(TASK DATA Opens)

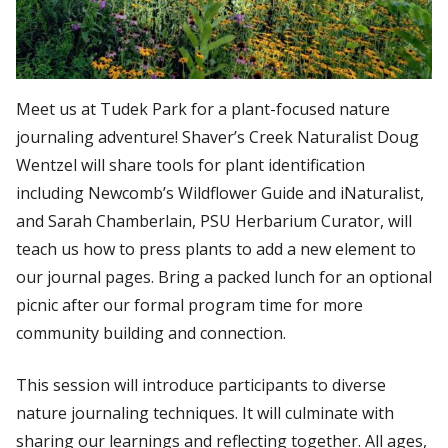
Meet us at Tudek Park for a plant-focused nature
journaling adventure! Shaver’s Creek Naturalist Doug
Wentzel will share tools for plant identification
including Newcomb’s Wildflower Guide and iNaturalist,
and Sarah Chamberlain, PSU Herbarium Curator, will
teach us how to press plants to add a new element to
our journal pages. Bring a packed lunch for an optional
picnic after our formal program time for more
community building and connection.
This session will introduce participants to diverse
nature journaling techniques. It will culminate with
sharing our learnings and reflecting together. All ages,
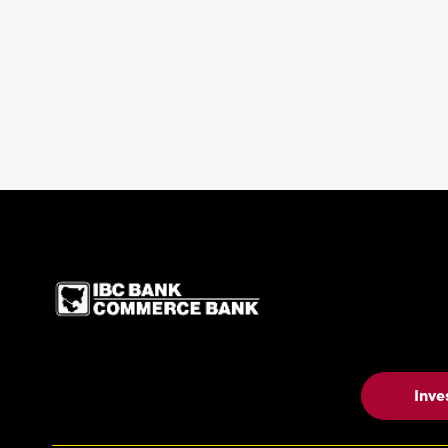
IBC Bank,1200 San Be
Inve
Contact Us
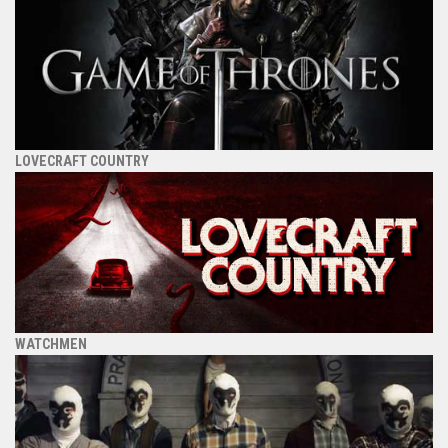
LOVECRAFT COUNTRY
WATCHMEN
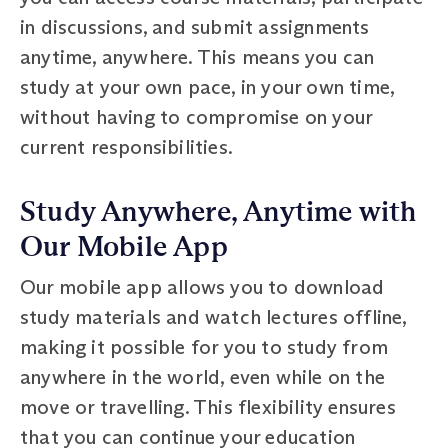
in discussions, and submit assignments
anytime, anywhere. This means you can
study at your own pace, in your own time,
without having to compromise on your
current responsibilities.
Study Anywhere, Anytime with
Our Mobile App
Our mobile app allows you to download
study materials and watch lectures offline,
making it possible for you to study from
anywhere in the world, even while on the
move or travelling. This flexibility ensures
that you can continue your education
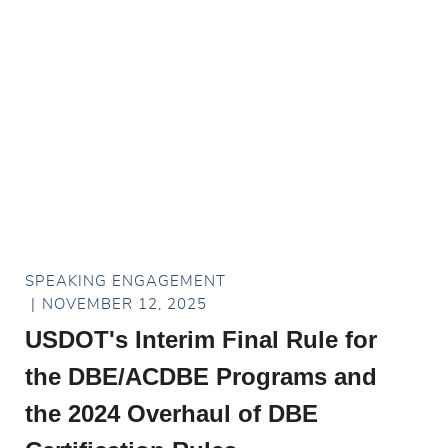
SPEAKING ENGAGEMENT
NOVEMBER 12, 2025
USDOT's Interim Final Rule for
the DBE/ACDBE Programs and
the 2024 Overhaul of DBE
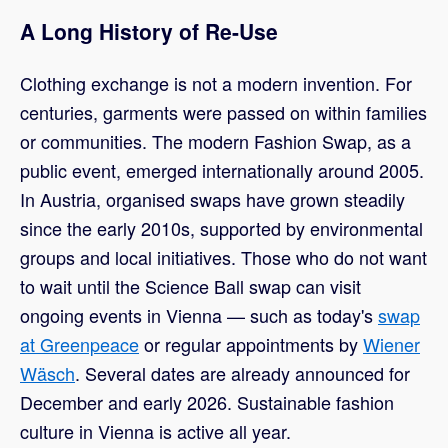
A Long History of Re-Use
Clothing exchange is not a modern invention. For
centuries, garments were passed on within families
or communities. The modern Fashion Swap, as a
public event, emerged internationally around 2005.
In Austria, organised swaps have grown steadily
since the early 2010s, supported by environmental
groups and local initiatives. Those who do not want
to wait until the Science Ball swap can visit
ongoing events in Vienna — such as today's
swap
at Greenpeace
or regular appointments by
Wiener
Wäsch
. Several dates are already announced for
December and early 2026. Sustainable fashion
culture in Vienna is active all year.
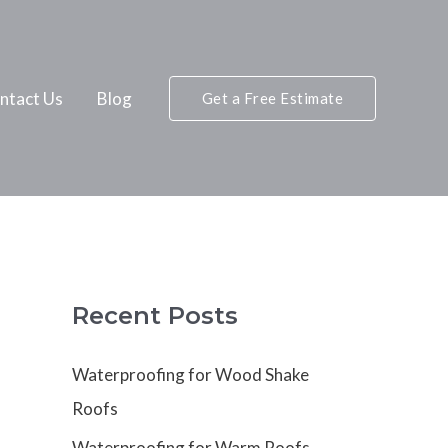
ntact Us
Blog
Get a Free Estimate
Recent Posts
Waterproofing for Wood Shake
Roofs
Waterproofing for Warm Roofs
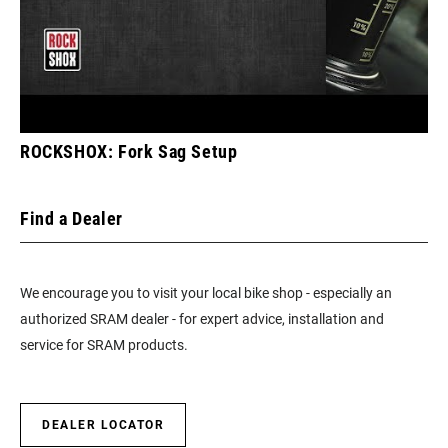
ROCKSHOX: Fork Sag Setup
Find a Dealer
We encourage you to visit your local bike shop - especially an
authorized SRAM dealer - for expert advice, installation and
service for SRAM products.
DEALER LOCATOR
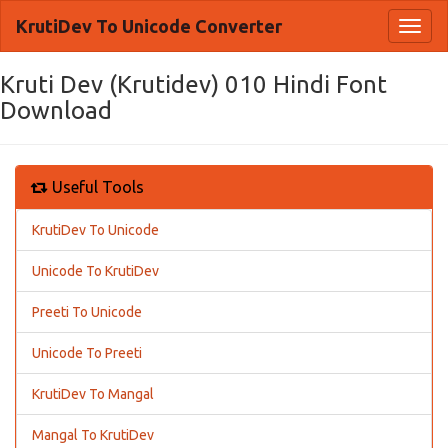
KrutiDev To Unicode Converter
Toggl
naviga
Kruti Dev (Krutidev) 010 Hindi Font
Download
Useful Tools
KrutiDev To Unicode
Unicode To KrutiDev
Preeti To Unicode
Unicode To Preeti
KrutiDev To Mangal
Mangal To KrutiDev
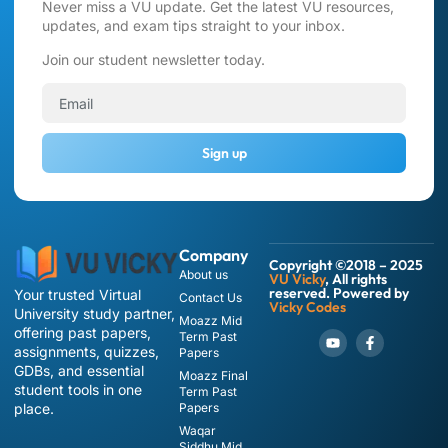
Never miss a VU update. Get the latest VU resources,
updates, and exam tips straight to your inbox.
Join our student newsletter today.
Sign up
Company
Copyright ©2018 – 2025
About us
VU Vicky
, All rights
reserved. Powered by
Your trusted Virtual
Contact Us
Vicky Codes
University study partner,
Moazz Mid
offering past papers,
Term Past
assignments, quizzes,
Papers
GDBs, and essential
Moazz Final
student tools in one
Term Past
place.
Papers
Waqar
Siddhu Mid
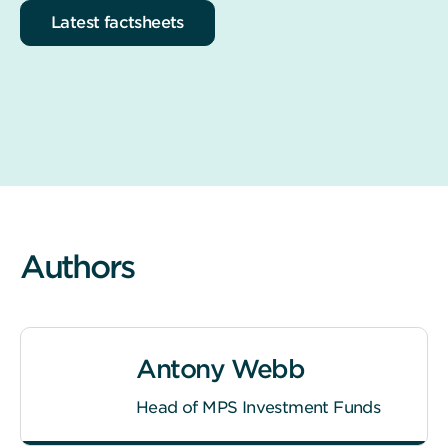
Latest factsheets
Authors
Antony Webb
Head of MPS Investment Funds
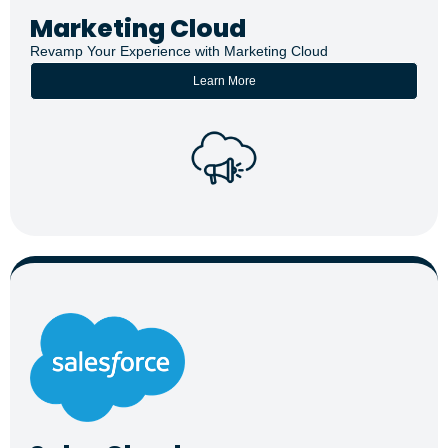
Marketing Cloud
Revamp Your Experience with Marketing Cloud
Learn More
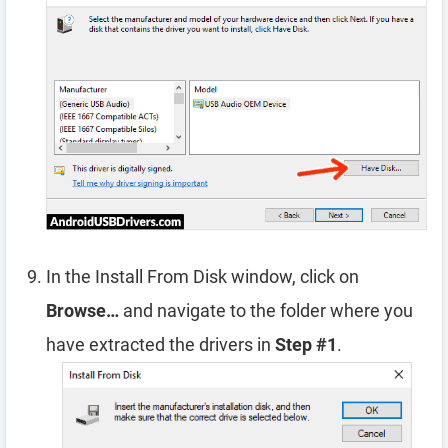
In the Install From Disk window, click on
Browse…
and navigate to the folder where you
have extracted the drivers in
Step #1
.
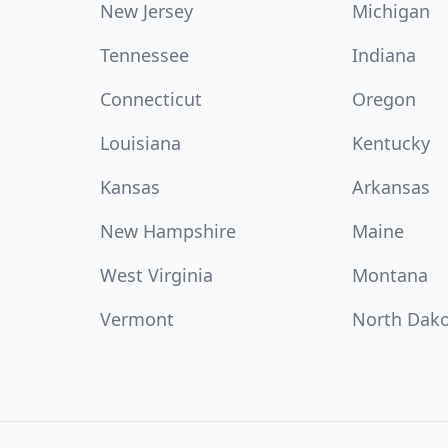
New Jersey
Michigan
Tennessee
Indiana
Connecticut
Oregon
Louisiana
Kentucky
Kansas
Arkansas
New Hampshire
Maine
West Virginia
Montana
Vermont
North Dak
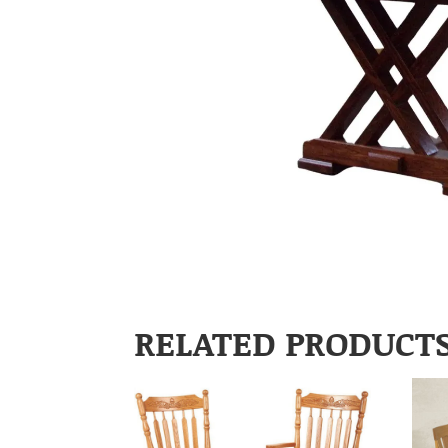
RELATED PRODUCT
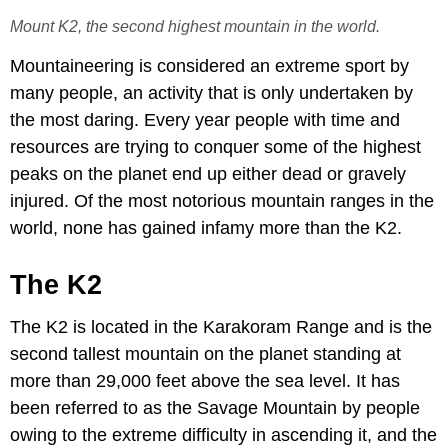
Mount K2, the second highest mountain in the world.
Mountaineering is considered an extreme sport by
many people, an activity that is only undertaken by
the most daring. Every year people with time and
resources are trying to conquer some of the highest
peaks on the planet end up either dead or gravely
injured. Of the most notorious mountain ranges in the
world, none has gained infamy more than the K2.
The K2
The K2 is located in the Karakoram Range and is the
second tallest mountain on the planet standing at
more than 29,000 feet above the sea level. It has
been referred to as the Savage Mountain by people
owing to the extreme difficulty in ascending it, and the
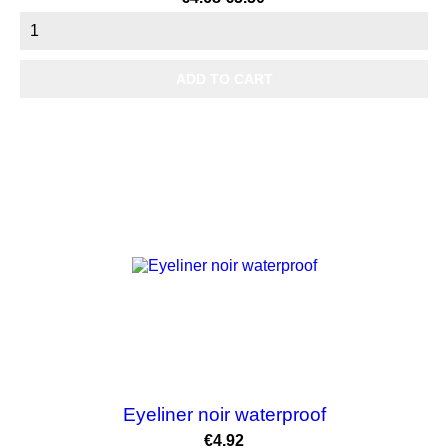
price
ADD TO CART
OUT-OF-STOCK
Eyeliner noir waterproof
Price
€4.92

(TASK DATA Closes)

WHAT THE TASK ASKS:
Copy out all the records exactly, excluding pictures.

RESPONSE:
Meet us at Tudek Park for a plant-focused nature
journaling adventure! Shaver’s Creek Naturalist Doug
Wentzel will share tools for plant identification
including Newcomb’s Wildflower Guide and iNaturalist,
and Sarah Chamberlain, PSU Herbarium Curator, will
teach us how to press plants to add a new element to
our journal pages. Bring a packed lunch for an optional
picnic after our formal program time for more
community building and connection.
This session will introduce participants to diverse
nature journaling techniques. It will culminate with
sharing our learnings and reflecting together. All ages,
IBC Bank,1200 San Be
Inve
Contact Us
LOVECRAFT COUNTRY
WATCHMEN
in discussions, and submit assignments
anytime, anywhere. This means you can
study at your own pace, in your own time,
without having to compromise on your
current responsibilities.
Study Anywhere, Anytime with
Our Mobile App
Our mobile app allows you to download
study materials and watch lectures offline,
making it possible for you to study from
anywhere in the world, even while on the
move or travelling. This flexibility ensures
that you can continue your education
SPEAKING ENGAGEMENT
NOVEMBER 12, 2025
USDOT's Interim Final Rule for
the DBE/ACDBE Programs and
the 2024 Overhaul of DBE
A Long History of Re-Use
Clothing exchange is not a modern invention. For
centuries, garments were passed on within families
or communities. The modern Fashion Swap, as a
public event, emerged internationally around 2005.
In Austria, organised swaps have grown steadily
since the early 2010s, supported by environmental
groups and local initiatives. Those who do not want
to wait until the Science Ball swap can visit
ongoing events in Vienna — such as today's
swap
at Greenpeace
or regular appointments by
Wiener
Wäsch
. Several dates are already announced for
December and early 2026. Sustainable fashion
culture in Vienna is active all year.
ntact Us
Blog
Get a Free Estimate
Recent Posts
Waterproofing for Wood Shake
Roofs
Waterproofing for Warm Roofs
ROCKSHOX: Fork Sag Setup
Find a Dealer
We encourage you to visit your local bike shop - especially an
authorized SRAM dealer - for expert advice, installation and
service for SRAM products.
DEALER LOCATOR
KrutiDev To Unicode Converter
Toggl
naviga
Kruti Dev (Krutidev) 010 Hindi Font
Download
Useful Tools
KrutiDev To Unicode
Unicode To KrutiDev
Preeti To Unicode
Unicode To Preeti
KrutiDev To Mangal
Mangal To KrutiDev
Never miss a VU update. Get the latest VU resources,
updates, and exam tips straight to your inbox.
Join our student newsletter today.
Sign up
Company
Copyright ©2018 – 2025
About us
VU Vicky
, All rights
reserved. Powered by
Your trusted Virtual
Contact Us
Vicky Codes
University study partner,
Moazz Mid
offering past papers,
Term Past
assignments, quizzes,
Papers
GDBs, and essential
Moazz Final
student tools in one
Term Past
place.
Papers
Waqar
Siddhu Mid
Latest factsheets
Authors
Antony Webb
Head of MPS Investment Funds
Marketing Cloud
Revamp Your Experience with Marketing Cloud
Learn More
In the Install From Disk window, click on
Browse…
and navigate to the folder where you
have extracted the drivers in
Step #1
.
New Jersey
Michigan
Tennessee
Indiana
Connecticut
Oregon
Louisiana
Kentucky
Kansas
Arkansas
New Hampshire
Maine
West Virginia
Montana
Vermont
North Dak
RELATED PRODUCT
Mount K2, the second highest mountain in the world.
Mountaineering is considered an extreme sport by
many people, an activity that is only undertaken by
the most daring. Every year people with time and
resources are trying to conquer some of the highest
peaks on the planet end up either dead or gravely
injured. Of the most notorious mountain ranges in the
world, none has gained infamy more than the K2.
The K2
The K2 is located in the Karakoram Range and is the
second tallest mountain on the planet standing at
more than 29,000 feet above the sea level. It has
been referred to as the Savage Mountain by people
owing to the extreme difficulty in ascending it, and the
price
ADD TO CART
OUT-OF-STOCK
Eyeliner noir waterproof
Price
€4.92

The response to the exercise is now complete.